In the absence of the renewed framework of social institutions, representation and aggregation of interests took place by means of the Bolivarian vicious circles tied to bureaucratic practices, or corrupted corporate institutions, such as the Workers Center of Venezuela CTV and the Fedecamaras representatives from the workers and patronage, respectively , who have support from the major part of the television and print media Cf.
How then can this paradox be explained in which political legitimacy does not correspond to social consensus? At least some scholars of the Venezuelan political process have pointed to such a process as transformation of social polarization into political polarization Planes, ; Ellner and Hellinger, How could this have occurred? The Chavista forces received an overwhelming majority in the ANC, electing deputies, while the opposition only managed to elect six. Approved in December of , the new Constitution has among its safeguards the fact of having established new agendas for restoration of judicial power and raising the number of public branches of power to five : besides the three classic branches Executive, Legislative and Judicial , Citizen and Electoral branches were both present in MBR documents in the s.
Besides this, the new Constitution, which changed the name of Venezuela to Bolivarian Republic of Venezuela, also gave the vote to the military and transformed the legislative branch from bicameral to unicameral, giving the National Assembly maximum jurisdiction Cf.
Maya, Among the criticism of the new Constitution, foremost was the excessive concentration of power in the hands of the president, who went on to have inclusive power to legislate by means of the Enabling Act with respect to any matter.
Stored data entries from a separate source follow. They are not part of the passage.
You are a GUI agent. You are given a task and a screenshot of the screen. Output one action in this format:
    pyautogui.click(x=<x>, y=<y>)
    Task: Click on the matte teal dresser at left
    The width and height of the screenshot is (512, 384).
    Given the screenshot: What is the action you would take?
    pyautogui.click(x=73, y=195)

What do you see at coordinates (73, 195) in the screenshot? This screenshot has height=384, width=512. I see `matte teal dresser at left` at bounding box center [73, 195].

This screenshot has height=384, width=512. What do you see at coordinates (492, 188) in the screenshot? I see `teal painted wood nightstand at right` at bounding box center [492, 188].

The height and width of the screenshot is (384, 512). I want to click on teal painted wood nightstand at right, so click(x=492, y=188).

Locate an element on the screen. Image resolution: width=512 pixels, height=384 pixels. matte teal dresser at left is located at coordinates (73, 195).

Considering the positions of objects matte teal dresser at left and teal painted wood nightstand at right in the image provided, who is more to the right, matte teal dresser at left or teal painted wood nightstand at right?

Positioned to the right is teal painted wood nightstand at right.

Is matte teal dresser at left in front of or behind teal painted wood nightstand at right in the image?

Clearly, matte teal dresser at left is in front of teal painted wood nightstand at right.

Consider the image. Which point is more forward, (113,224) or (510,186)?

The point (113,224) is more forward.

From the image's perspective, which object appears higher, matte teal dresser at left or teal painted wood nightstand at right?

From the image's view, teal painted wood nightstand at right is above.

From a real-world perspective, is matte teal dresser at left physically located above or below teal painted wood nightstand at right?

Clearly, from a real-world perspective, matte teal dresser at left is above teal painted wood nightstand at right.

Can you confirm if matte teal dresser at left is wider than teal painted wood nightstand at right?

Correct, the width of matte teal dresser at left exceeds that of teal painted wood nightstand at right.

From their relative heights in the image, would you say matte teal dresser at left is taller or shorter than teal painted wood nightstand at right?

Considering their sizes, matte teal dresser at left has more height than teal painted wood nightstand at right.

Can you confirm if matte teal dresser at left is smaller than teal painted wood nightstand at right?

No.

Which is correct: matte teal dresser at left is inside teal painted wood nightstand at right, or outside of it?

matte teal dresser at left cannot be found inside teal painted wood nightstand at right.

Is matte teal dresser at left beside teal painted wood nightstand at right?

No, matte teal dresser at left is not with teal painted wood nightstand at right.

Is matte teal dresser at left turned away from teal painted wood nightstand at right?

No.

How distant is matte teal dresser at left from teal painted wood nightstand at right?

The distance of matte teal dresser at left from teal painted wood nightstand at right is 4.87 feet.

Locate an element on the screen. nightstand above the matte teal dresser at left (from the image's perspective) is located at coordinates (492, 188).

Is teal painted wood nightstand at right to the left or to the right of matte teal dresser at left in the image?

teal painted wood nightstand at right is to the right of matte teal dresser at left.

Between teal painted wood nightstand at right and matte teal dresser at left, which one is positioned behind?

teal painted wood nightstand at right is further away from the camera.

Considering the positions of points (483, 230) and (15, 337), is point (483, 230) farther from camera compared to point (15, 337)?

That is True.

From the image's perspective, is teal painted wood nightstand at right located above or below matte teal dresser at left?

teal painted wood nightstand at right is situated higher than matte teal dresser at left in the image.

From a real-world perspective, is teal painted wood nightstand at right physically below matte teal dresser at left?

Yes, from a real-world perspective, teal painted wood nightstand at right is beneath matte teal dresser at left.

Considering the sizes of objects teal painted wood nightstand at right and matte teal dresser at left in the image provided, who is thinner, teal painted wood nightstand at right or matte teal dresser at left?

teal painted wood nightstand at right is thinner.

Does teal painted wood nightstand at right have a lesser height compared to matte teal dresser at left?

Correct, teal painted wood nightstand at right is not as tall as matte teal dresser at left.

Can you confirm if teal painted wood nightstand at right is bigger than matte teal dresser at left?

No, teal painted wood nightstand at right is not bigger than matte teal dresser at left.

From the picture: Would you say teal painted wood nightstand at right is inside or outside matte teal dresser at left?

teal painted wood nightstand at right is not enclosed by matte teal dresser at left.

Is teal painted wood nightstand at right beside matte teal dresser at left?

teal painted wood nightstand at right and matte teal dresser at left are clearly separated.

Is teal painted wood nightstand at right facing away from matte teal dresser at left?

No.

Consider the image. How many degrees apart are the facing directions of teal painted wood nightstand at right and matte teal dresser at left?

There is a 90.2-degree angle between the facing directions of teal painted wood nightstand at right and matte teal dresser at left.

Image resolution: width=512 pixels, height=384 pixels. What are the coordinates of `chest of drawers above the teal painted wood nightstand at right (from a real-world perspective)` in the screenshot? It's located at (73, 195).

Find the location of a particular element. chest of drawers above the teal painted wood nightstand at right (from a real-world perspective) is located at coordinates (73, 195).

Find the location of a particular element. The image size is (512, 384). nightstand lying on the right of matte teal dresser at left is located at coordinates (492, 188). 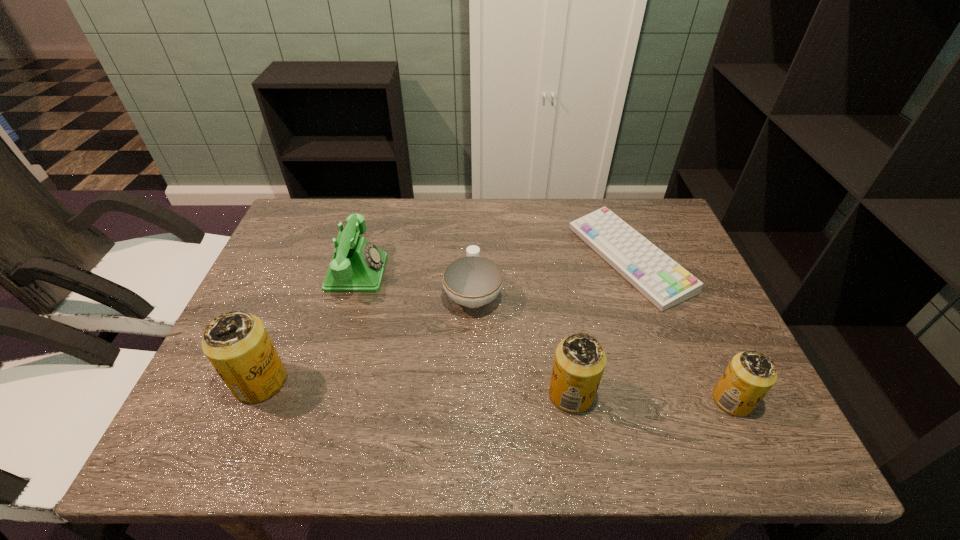 Identify the location of empty location between the rightmost beer can and the telephone. This screenshot has height=540, width=960. (544, 336).

Locate an element on the screen. The height and width of the screenshot is (540, 960). vacant area that lies between the telephone and the leftmost beer can is located at coordinates (309, 327).

This screenshot has height=540, width=960. I want to click on empty location between the shortest beer can and the computer keyboard, so click(681, 330).

The width and height of the screenshot is (960, 540). I want to click on free area in between the shortest object and the second beer can from right to left, so coord(600,327).

Find the location of a particular element. The image size is (960, 540). free space that is in between the rightmost beer can and the second beer can from left to right is located at coordinates (652, 397).

In order to click on vacant area that lies between the fifth object from right to left and the leftmost beer can in this screenshot , I will do `click(309, 327)`.

The width and height of the screenshot is (960, 540). I want to click on free point between the telephone and the leftmost object, so click(309, 327).

I want to click on empty space between the fifth object from right to left and the leftmost beer can, so click(x=309, y=327).

Identify the location of vacant area that lies between the rightmost beer can and the fourth object from left to right. The height and width of the screenshot is (540, 960). (652, 397).

Locate an element on the screen. the fifth closest object to the third object from left to right is located at coordinates (749, 376). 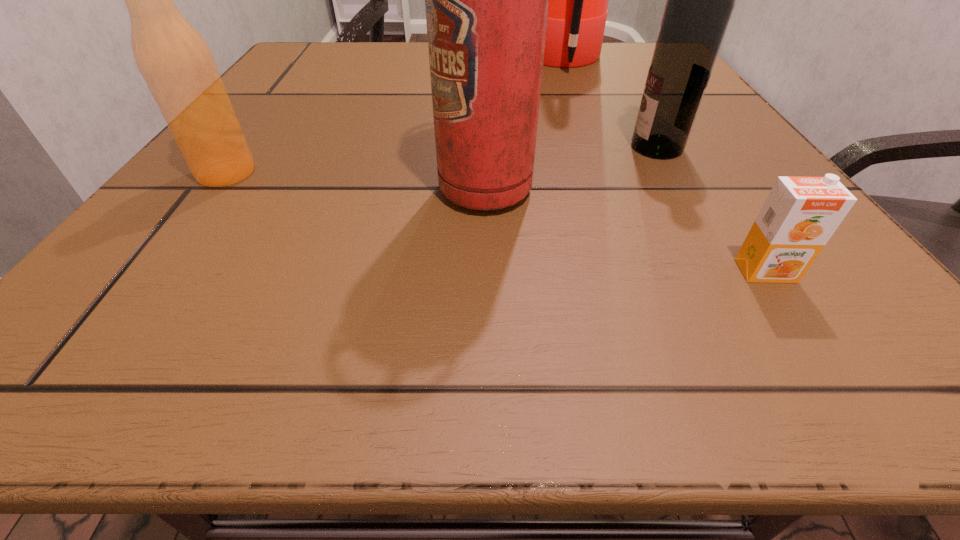 Choose which object is the nearest neighbor to the alcohol. Please provide its 2D coordinates. Your answer should be formatted as a tuple, i.e. [(x, y)], where the tuple contains the x and y coordinates of a point satisfying the conditions above.

[(486, 0)]

You are a GUI agent. You are given a task and a screenshot of the screen. Output one action in this format:
    pyautogui.click(x=<x>, y=<y>)
    Task: Click on the free point that satisfies the following two spatial constraints: 1. towards the nozzle of the farther fire extinguisher; 2. on the front side of the fourth tallest object
    
    Given the screenshot: What is the action you would take?
    pyautogui.click(x=605, y=172)

Locate an element on the screen. free space that satisfies the following two spatial constraints: 1. on the back side of the nearest object; 2. on the front and back of the third tallest object is located at coordinates [684, 147].

Locate an element on the screen. The image size is (960, 540). free space that satisfies the following two spatial constraints: 1. on the front and back of the alcohol; 2. on the front side of the beer bottle is located at coordinates (671, 172).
At the end of , the National Assembly approved a package of 49 enabling decrees.
Two of these decrees, in particular, caused considerable controversy in the country:. The Hydrocarbons Law, which governs the petroleum sector, and the Land Law, which deals with agrarian reform and development. Question : Which statement about Venezuela is not true? Its annual per capita GNP is less than that of the Guianas. Venezuelas landscapes are varied. Fishing and farming are major activities in the Guianas.
Related Answer. Which antibiotic streptomyces Venezuela produces? Streptomyces venezuelae is used to obtain:.
Streptomyces venezuelae yields. Streptomyces venezuelae produces antibiotic. What are the grasslands of venezuela called. Campos in Brazil and Llanos in Venezuela are examples of. Which are the smallest spoken languages? What is the average annual per capita consumption of eggs in our country?
What is the annual consumption of the right amount of food per capita in our country?